Pferdefleisch wurde zur Speise der armen Leute und ihm hallte fortan der Ruf nach, von schlechter Qualität zu sein.
Der Verzehr von Pferdefleisch ist in Deutschland eng mit Bildern von Armut und Misere verknüpft, weswegen es bei vielen Leuten bis heute schlechte Assoziationen weckt.
Dies ist wahrscheinlich der Hauptgrund, weshalb es unsere Deutschen Freunde etwas irritieren mag, wenn sie hören, dass in Luxemburg Pferdesteak zu den traditionellen Delikatessen gehört.
Allerdings haben heute auch viele Leute Vorbehalte, da sie Pferde, ähnlich wie Hunde und Katzen, als Haustiere ansehen, die eine besondere Bindung zum Menschen haben.
Immer noch Bedenken?
Natürlich bleibt die Entscheidung, was man essen möchte und was nicht, jedem selbst überlassen. Wer aber bislang Bedenken bezüglich der Qualität von Pferdefleisch hegte, der sei entwarnt:
Pferdefleisch hat einen hohen Protein– und einen sehr geringen Fettgehalt, bleibt dabei aber sehr zart und geschmackvoll. Wer ethische Bedenken hat, sei daran erinnert, dass Pferde im Gegensatz zu Kühen und Schweinen nicht aus Massentierhaltung entstammen und hierzulande meistens aus regionalen Schlachthäusern kommen.

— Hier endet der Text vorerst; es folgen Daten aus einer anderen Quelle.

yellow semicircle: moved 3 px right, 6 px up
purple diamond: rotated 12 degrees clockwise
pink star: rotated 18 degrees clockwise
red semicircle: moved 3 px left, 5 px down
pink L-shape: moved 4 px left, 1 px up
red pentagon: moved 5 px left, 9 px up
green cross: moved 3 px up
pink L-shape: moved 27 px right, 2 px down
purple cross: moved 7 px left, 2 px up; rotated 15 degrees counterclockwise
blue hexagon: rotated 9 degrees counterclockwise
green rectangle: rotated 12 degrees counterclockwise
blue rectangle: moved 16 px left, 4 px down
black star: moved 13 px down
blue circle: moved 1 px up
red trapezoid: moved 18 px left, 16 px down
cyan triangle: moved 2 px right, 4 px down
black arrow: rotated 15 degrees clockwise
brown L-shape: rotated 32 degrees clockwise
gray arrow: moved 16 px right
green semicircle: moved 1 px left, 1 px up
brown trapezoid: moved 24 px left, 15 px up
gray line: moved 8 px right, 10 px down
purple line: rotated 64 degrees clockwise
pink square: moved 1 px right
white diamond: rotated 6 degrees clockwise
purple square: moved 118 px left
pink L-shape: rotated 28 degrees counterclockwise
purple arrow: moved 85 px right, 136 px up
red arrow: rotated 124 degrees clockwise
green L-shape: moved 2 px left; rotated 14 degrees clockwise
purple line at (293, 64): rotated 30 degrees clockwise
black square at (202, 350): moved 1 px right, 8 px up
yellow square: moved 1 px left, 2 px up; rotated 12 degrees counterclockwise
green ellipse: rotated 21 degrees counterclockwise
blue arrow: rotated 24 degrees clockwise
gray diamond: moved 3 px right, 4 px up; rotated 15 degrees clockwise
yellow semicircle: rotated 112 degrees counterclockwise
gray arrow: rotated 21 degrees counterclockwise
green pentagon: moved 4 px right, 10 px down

In Zeiten, in denen immer mehr Menschen zurecht gänzlich auf den Verzehr von Fleisch verzichten, spielt die Kontroverse um Pferdefleisch möglicherweise keine so große Rolle mehr. Nichtsdestotrotz bietet uns die Geschichte dieses kulinarischen Phänomens einen faszinierenden Einblick in unsere gemeinsame kulturelle Geschichte und individuellen Eigenarten.